Buy Ather Energy Ltd for the Target Rs.925 By Emkay Global Financial Services Ltd
A robust Q2; Ather best bet in e-2Ws
Ather reported a strong Q2 (in line with our estimate), with revenue up 54% YoY to Rs8.9bn led by 67% YoY/42% QoQ volume rise, while EBITDA loss narrowed to Rs1.3bn (EBITDAM at –14.7% vs –21% in Q1/-24% in Q2FY25) aided by better scale/cost optimization. Gross margin (GM; ex-incentive) improved to 17.3% (16.5% in Q1; 10% in FY25), reflecting benefits from the LFP transition and operating leverage. Festive offtake was strong; retails outpaced wholesales leading to stockouts across locations. Ather is deepening its network (78 stores in Q2; 524 in total; FY26 target: 700) with sustained share gains in non-South (14.5% vs 4% in Q1FY25). Despite near-term supply issues and AURIC’s slight delay by ~2-3M (regulatory-based), the EL platform launch is on track via existing Hosur plant. We believe Ather’s premium positioning, high margin non-vehicle revenue (12%), and upcoming EL platform (mass e-2W) are added levers to play India’s e-2W shift (refer to our thematic: Yet another Mega shift in motion; Ather - the Frontrunner), with potential to deliver 10x return in 10Y. We keep estimates/TP largely unchanged; retain BUY at Rs925 TP (7x Sep-27E EV/S, like EIM’s implied valuation of 7.5x EV/S for Royal Enfield during the 2013-2017 high growth phase; 10x peak valuation).

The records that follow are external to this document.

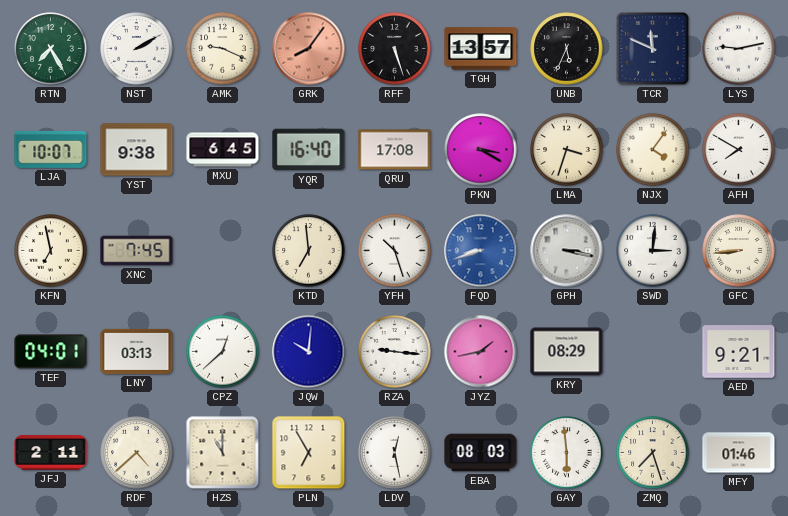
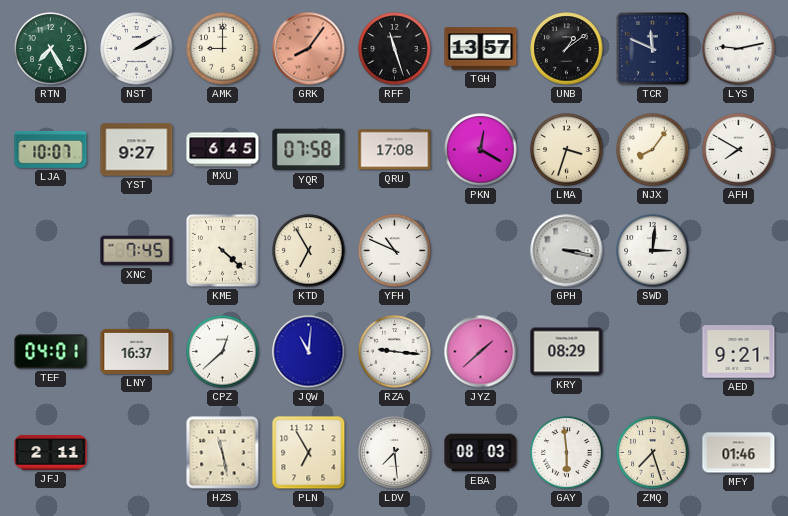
AMK: 9:19 -> 9:00
RFF: 5:27 -> 11:27
UNB: 5:34 -> 1:09
YST: 9:38 -> 9:27
YQR: 16:40 -> 07:58
PKN: 3:20 -> 12:20
NJX: 4:06 -> 8:06
KFN: 6:58 -> none
KME: none -> 4:22
KTD: 6:59 -> 6:55
YFH: 10:27 -> 10:49
FQD: 8:42 -> none
GFC: 8:44 -> none
LNY: 03:13 -> 16:37
JQW: 10:01 -> 11:01
JYZ: 1:43 -> 1:38
RDF: 4:38 -> none
HZS: 11:00 -> 11:28
LDV: 12:28 -> 7:29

Revenue growth in-line; margin trajectory improving
Revenue grew 54% YoY to Rs8.9bn, led by volume growth of 67% YoY/42% QoQ, while realization was down 2% QoQ at Rs137k/unit. GM (reported) stood at 18.8% (vs 19.6% in Q1) and GM ex-incentive stood at 17.3% (16.5% in Q1; 10% in FY25). EBITDA losses stood at Rs1.3bn, with EBITDAM (reported) improving by 920bps YoY to -14.7% while EBITDAM ex-incentive was -16.2% (-24% in Q1). Loss stood at ~Rs1.5bn.
Earnings call KTAs
1) The management is bullish on the e-scooter industry, with volume growth expected to be ~4-5x faster than the 2W industry and ~2x the scooter industry. 2) Ather follows a structured maturity cycle for new stores: i) focus on entry-level variants/Pro Pack penetration (early attach rate: ~45-50%); ii) as local brand awareness rises, premium mix improves, and ASPs rise; iii) accessory attach rates then start to kick in and service revenue begins contributing meaningfully. 3) Ather sustained ~17.4% national e-2W market share with strong traction from new store additions, given the strong festive offtake. 3) The Q2 GM dip was due to a one-time rare-earth magnet supply issue that led to a section of vehicles not qualifying for subsidy. 4) Despite temporary supply constraints (rare-earth shortage) and ~2–3M deferment at the Auric plant, the EL platform remains on track, with production to commence at Hosur itself. 5) Ather added 78 stores in Q2, totaling 524 (FY26 aim: 700); key target for next leg of growth will be Middle India (MP, Maharashtra, Odisha, Gujarat), which will drive incremental share gains. 6) Recently launched BAAS/buyback programs are currently low-volume (single-digit attach rate), albeit play a crucial strategic role in building trust and easing adoption among 110–125cc mainstream buyers, by offering ~50-60% resale assurance. 7) The mgmt is confident of EBITDA breakeven in 2-3Y, led by GM expansion/disciplined cost structure.